(Data for this task Opens)

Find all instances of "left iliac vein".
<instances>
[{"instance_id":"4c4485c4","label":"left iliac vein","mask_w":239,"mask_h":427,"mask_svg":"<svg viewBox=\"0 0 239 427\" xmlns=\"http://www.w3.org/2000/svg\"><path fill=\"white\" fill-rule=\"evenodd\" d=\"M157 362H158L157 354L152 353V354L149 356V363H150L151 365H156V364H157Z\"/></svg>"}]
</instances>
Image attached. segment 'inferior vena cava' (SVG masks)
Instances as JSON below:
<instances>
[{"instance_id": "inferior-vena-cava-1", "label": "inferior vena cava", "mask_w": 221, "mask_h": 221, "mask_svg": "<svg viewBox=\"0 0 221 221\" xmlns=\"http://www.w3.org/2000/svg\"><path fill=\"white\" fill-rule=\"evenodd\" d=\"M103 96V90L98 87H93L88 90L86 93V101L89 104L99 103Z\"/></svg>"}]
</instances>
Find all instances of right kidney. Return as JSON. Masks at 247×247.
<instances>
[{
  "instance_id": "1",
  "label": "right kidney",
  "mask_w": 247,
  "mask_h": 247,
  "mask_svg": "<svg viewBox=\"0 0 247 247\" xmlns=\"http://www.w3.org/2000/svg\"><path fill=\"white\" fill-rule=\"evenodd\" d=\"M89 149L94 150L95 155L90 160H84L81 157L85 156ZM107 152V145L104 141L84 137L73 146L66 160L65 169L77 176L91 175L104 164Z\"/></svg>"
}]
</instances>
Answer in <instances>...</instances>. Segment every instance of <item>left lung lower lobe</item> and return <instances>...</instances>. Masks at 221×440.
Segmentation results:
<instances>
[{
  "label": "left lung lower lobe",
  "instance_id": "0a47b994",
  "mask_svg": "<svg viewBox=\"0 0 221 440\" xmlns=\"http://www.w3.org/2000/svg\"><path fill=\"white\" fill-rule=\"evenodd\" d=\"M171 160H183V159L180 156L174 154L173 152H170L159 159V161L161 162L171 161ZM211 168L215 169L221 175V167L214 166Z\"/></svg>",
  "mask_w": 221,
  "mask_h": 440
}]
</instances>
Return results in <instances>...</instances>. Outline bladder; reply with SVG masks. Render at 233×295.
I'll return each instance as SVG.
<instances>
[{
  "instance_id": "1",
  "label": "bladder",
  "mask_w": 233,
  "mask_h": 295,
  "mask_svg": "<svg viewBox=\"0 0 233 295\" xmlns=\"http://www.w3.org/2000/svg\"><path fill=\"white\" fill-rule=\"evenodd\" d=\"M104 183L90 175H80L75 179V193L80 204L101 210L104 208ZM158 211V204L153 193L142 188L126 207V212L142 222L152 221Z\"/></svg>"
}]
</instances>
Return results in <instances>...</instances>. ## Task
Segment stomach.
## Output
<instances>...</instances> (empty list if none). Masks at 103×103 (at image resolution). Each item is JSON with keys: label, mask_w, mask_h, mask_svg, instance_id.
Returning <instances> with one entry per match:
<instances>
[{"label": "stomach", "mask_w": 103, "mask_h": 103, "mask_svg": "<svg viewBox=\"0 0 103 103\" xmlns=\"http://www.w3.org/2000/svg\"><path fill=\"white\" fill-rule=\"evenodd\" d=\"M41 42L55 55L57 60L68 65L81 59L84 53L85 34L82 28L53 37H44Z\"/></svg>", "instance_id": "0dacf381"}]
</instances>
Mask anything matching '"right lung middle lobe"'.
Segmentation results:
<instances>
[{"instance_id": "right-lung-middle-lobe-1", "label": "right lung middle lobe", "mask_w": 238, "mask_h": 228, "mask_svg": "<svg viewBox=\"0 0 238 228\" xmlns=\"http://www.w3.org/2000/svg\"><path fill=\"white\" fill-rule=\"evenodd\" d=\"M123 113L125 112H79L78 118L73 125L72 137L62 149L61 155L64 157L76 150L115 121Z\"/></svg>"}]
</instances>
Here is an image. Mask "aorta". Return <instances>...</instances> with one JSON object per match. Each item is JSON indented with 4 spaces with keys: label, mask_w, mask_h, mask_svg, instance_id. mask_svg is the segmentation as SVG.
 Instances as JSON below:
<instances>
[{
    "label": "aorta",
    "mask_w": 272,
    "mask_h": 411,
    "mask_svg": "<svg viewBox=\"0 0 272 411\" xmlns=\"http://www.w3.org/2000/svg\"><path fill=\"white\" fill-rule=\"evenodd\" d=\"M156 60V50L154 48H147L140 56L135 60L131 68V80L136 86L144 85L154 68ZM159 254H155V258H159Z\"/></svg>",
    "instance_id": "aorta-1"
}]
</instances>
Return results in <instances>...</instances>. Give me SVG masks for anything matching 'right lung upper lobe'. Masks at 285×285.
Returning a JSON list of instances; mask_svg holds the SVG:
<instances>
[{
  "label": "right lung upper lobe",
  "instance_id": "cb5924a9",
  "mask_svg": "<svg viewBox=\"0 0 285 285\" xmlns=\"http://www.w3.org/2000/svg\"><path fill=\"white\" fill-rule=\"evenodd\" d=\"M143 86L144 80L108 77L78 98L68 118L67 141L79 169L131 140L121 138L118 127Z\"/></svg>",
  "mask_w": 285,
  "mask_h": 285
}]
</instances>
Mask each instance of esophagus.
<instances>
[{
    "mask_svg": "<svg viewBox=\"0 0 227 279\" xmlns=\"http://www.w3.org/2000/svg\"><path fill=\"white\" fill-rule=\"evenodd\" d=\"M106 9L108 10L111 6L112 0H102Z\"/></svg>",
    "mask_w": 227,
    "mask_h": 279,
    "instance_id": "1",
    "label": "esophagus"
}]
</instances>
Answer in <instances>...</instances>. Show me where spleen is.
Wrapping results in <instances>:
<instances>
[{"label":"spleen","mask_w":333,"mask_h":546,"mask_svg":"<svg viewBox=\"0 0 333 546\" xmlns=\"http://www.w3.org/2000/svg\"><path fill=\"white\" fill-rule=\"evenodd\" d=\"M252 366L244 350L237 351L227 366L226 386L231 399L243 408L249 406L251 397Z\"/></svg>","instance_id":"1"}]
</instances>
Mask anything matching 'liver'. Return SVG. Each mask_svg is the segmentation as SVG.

(Data for this task Closes)

Exercise aim — The response should consist of all the entries, copied without any alteration.

Result of this exercise —
Find all instances of "left iliac vein".
<instances>
[{"instance_id":"4c4485c4","label":"left iliac vein","mask_w":239,"mask_h":427,"mask_svg":"<svg viewBox=\"0 0 239 427\" xmlns=\"http://www.w3.org/2000/svg\"><path fill=\"white\" fill-rule=\"evenodd\" d=\"M157 362H158L157 354L152 353V354L149 356V363H150L151 365H156V364H157Z\"/></svg>"}]
</instances>
Image attached. segment 'inferior vena cava' (SVG masks)
Instances as JSON below:
<instances>
[{"instance_id": "inferior-vena-cava-1", "label": "inferior vena cava", "mask_w": 221, "mask_h": 221, "mask_svg": "<svg viewBox=\"0 0 221 221\" xmlns=\"http://www.w3.org/2000/svg\"><path fill=\"white\" fill-rule=\"evenodd\" d=\"M103 96V90L98 87H93L88 90L86 93V101L89 104L99 103Z\"/></svg>"}]
</instances>
Find all instances of right kidney. Return as JSON. Masks at 247×247.
<instances>
[{
  "instance_id": "1",
  "label": "right kidney",
  "mask_w": 247,
  "mask_h": 247,
  "mask_svg": "<svg viewBox=\"0 0 247 247\" xmlns=\"http://www.w3.org/2000/svg\"><path fill=\"white\" fill-rule=\"evenodd\" d=\"M89 149L94 150L95 155L90 160H84L81 157L85 156ZM107 152V145L104 141L84 137L73 146L66 160L65 169L77 176L91 175L104 164Z\"/></svg>"
}]
</instances>
Answer in <instances>...</instances>. Segment every instance of <item>left lung lower lobe</item> and return <instances>...</instances>. Masks at 221×440.
Segmentation results:
<instances>
[{
  "label": "left lung lower lobe",
  "instance_id": "0a47b994",
  "mask_svg": "<svg viewBox=\"0 0 221 440\" xmlns=\"http://www.w3.org/2000/svg\"><path fill=\"white\" fill-rule=\"evenodd\" d=\"M171 160H183V159L180 156L174 154L173 152H170L159 159V161L161 162L171 161ZM211 168L215 169L221 175V167L214 166Z\"/></svg>",
  "mask_w": 221,
  "mask_h": 440
}]
</instances>
Return results in <instances>...</instances>. Outline bladder; reply with SVG masks. Render at 233×295.
I'll return each instance as SVG.
<instances>
[{
  "instance_id": "1",
  "label": "bladder",
  "mask_w": 233,
  "mask_h": 295,
  "mask_svg": "<svg viewBox=\"0 0 233 295\" xmlns=\"http://www.w3.org/2000/svg\"><path fill=\"white\" fill-rule=\"evenodd\" d=\"M104 183L90 175H80L75 179V193L80 204L101 210L104 208ZM158 211V204L153 193L142 188L126 207V212L142 222L152 221Z\"/></svg>"
}]
</instances>
Return results in <instances>...</instances>. ## Task
Segment stomach.
## Output
<instances>...</instances> (empty list if none). Masks at 103×103 (at image resolution). Each item is JSON with keys: label, mask_w, mask_h, mask_svg, instance_id.
Returning <instances> with one entry per match:
<instances>
[{"label": "stomach", "mask_w": 103, "mask_h": 103, "mask_svg": "<svg viewBox=\"0 0 103 103\" xmlns=\"http://www.w3.org/2000/svg\"><path fill=\"white\" fill-rule=\"evenodd\" d=\"M41 42L55 55L57 60L68 65L81 59L84 53L85 34L82 28L53 37H44Z\"/></svg>", "instance_id": "0dacf381"}]
</instances>
Mask anything matching '"right lung middle lobe"'.
Segmentation results:
<instances>
[{"instance_id": "right-lung-middle-lobe-1", "label": "right lung middle lobe", "mask_w": 238, "mask_h": 228, "mask_svg": "<svg viewBox=\"0 0 238 228\" xmlns=\"http://www.w3.org/2000/svg\"><path fill=\"white\" fill-rule=\"evenodd\" d=\"M123 113L125 112H79L78 118L73 125L72 137L62 149L61 155L64 157L76 150L115 121Z\"/></svg>"}]
</instances>
Here is an image. Mask "aorta". Return <instances>...</instances> with one JSON object per match. Each item is JSON indented with 4 spaces with keys: label, mask_w, mask_h, mask_svg, instance_id. mask_svg is the segmentation as SVG.
 Instances as JSON below:
<instances>
[{
    "label": "aorta",
    "mask_w": 272,
    "mask_h": 411,
    "mask_svg": "<svg viewBox=\"0 0 272 411\" xmlns=\"http://www.w3.org/2000/svg\"><path fill=\"white\" fill-rule=\"evenodd\" d=\"M156 60V50L154 48H147L140 56L135 60L131 68V80L136 86L144 85L154 68ZM159 254H155V258H159Z\"/></svg>",
    "instance_id": "aorta-1"
}]
</instances>
Return results in <instances>...</instances>. Give me SVG masks for anything matching 'right lung upper lobe'. Masks at 285×285.
Returning a JSON list of instances; mask_svg holds the SVG:
<instances>
[{
  "label": "right lung upper lobe",
  "instance_id": "cb5924a9",
  "mask_svg": "<svg viewBox=\"0 0 285 285\" xmlns=\"http://www.w3.org/2000/svg\"><path fill=\"white\" fill-rule=\"evenodd\" d=\"M143 86L144 80L108 77L78 98L68 118L67 141L79 169L131 140L121 138L118 127Z\"/></svg>",
  "mask_w": 285,
  "mask_h": 285
}]
</instances>
Mask each instance of esophagus.
<instances>
[{
    "mask_svg": "<svg viewBox=\"0 0 227 279\" xmlns=\"http://www.w3.org/2000/svg\"><path fill=\"white\" fill-rule=\"evenodd\" d=\"M106 9L108 10L111 6L112 0H102Z\"/></svg>",
    "mask_w": 227,
    "mask_h": 279,
    "instance_id": "1",
    "label": "esophagus"
}]
</instances>
Answer in <instances>...</instances>. Show me where spleen is.
Wrapping results in <instances>:
<instances>
[{"label":"spleen","mask_w":333,"mask_h":546,"mask_svg":"<svg viewBox=\"0 0 333 546\" xmlns=\"http://www.w3.org/2000/svg\"><path fill=\"white\" fill-rule=\"evenodd\" d=\"M252 366L244 350L237 351L227 366L226 386L231 399L243 408L249 406L251 397Z\"/></svg>","instance_id":"1"}]
</instances>
Mask anything matching 'liver'. Return SVG. Each mask_svg is the segmentation as SVG.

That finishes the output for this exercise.